At 17 armed with a newly acquired provisional licence and a pressing need to get to my first job I became the proud owner of a 5th hand Honda MT-5, bought off the son of my new boss. Looking back now I really didn't have a clue, I remember flipping the bike onto it's seat because I didn't have any idea about the clutch, pretty impressive for a 50cc!
However that little Honda taught me how to keep a bike upright in thick snow and the importance of trying to maintain some body heat in driving rain. One could easily imagine those experiences putting me off two wheels for life but they somehow served as the catalyst to a life- long obsession with bikes and biking.

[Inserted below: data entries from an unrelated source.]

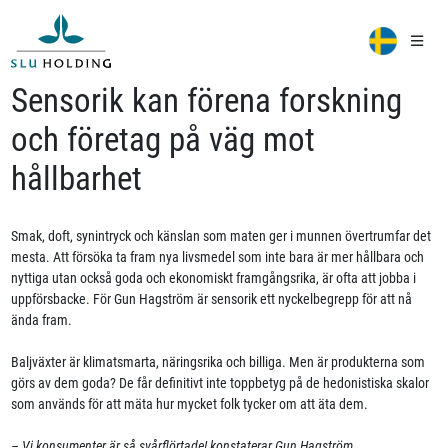
Sensorik kan förena forskning
och företag på väg mot
hållbarhet
Smak, doft, synintryck och känslan som maten ger i munnen övertrumfar det
mesta. Att försöka ta fram nya livsmedel som inte bara är mer hållbara och
nyttiga utan också goda och ekonomiskt framgångsrika, är ofta att jobba i
uppförsbacke. För Gun Hagström är sensorik ett nyckelbegrepp för att nå
ända fram.
Baljväxter är klimatsmarta, näringsrika och billiga. Men är produkterna som
görs av dem goda? De får definitivt inte toppbetyg på de hedonistiska skalor
som används för att mäta hur mycket folk tycker om att äta dem.
– Vi konsumenter är så svårflörtade! konstaterar Gun Hagström,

Over the following years a succession of different motorcycles entered my life, Yamaha RD 125LC, 350YPVS, 500LC, Kawasaki 750 turbo and Ducati 916. This list is both long and equally without logic, and trust me it does not end with the Ducati!. These bikes weren't just transport but they provided me with some of the richest and most fulfilling life experiences imaginable - riding the high passes in the Peak District, enjoying the sweeping curves of the B500 in the Black forest, rolling onto a Brazilian beach at sunrise and taking a moments reflection in a Belgian WW1 cemetery.

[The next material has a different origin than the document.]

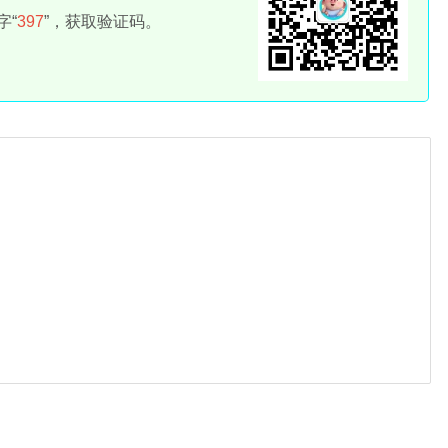
字“
397
”，获取验证码。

In addition the friendships that have enriched my life through biking are immeasurable. Jonathan the founder of The Revive Club is one of those friends and someone I may never have encountered were it not for our shared passion for motorcycles. That's us in the photo below on an epic trip to Umbria which involved wild camping, campfires and pipe smoking! Recently we were chatting together about what it is that continues this passion and the fact that no matter what interruptions come along we have to have a motorcycle in our lives.
Ted Simon described riding motorcycles as giving you an intimate connection with the very tastes, smells and cultures you are riding through, Valentino Rossi suggested it was the sensation of executing perfectly a series of sweeping curves. It may simply be no more than motorcycling being one of the last vestiges of freedom in this over protective world. Personally my passion never diminishes because I simply never lose the wonder that by a miniscule twist of the wrist I can propel myself over vast distances at sometimes incredible velocity.

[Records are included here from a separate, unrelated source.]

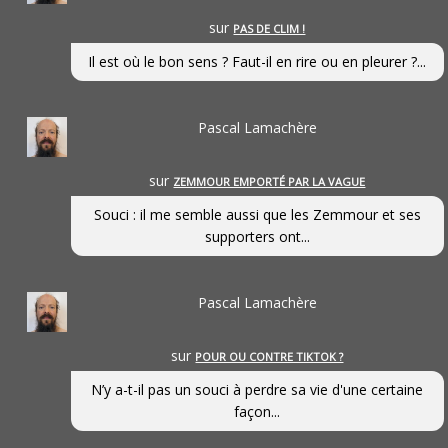
sur
PAS DE CLIM !
Il est où le bon sens ? Faut-il en rire ou en pleurer ?...
Pascal Lamachère
sur
ZEMMOUR EMPORTÉ PAR LA VAGUE
Souci : il me semble aussi que les Zemmour et ses
supporters ont...
Pascal Lamachère
sur
POUR OU CONTRE TIKTOK ?
N’y a-t-il pas un souci à perdre sa vie d'une certaine
façon...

So after 37 years of biking I am about to embark on my latest motorcycling odyssey. I have ordered a Royal Enfield Himalayan, a motorcycle which probably produces about the same horse power as that first Honda but the excitement I feel at the prospect of riding is uncontrollable. Maybe you are scoffing at my choice, one or two of you maybe nodding sagely but in truth my choice of motorcycle is irrelevant!. I sense we may be entering the last years of the internal combustion engine and the raw pleasures they bestow, whether the future bears this out we will see.
If you are reading this article as a biker then enjoy every second of this wonderful pastime, if you are reading simply as a follower of the Revive Club I urge you to give motorcycling a go. You never know it could provide you with real life experiences and life long friendships.
Take care though, it may also give you an itch that you may never stop scratching!